▸ **About this exercise**:
Would you please copy the part of the material below that opens with the line containing "Mats & Tricky Words" and closes with the line containing "hallenges and Sign for Early Years (EYFS) A4"? Copy it exactly, and only it.

▸ **Materials provided**:
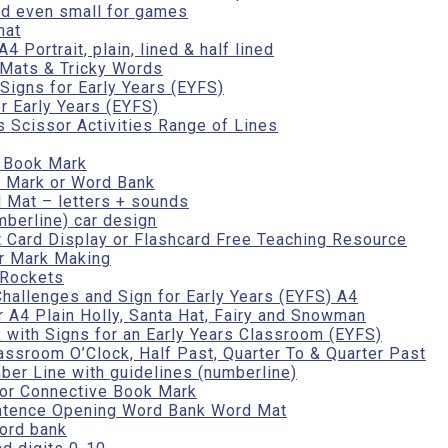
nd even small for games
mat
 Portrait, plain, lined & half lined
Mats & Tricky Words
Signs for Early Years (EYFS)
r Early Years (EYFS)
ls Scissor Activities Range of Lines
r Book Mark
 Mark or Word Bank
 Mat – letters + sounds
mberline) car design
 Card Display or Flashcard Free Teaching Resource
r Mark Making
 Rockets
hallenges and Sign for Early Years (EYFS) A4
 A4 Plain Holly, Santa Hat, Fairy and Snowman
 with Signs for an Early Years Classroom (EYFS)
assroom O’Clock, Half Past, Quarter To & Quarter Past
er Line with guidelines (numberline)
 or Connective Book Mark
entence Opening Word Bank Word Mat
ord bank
==
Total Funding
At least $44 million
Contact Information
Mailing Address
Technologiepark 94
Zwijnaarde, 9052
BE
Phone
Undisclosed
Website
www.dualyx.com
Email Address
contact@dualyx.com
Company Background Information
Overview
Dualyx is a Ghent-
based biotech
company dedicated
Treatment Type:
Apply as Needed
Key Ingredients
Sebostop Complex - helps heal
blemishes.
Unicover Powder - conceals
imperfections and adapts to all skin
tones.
...
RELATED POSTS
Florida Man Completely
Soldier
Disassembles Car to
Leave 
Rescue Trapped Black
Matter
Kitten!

▸ **Result of this exercise**:
Mats & Tricky Words
Signs for Early Years (EYFS)
r Early Years (EYFS)
ls Scissor Activities Range of Lines
r Book Mark
 Mark or Word Bank
 Mat – letters + sounds
mberline) car design
 Card Display or Flashcard Free Teaching Resource
r Mark Making
 Rockets
hallenges and Sign for Early Years (EYFS) A4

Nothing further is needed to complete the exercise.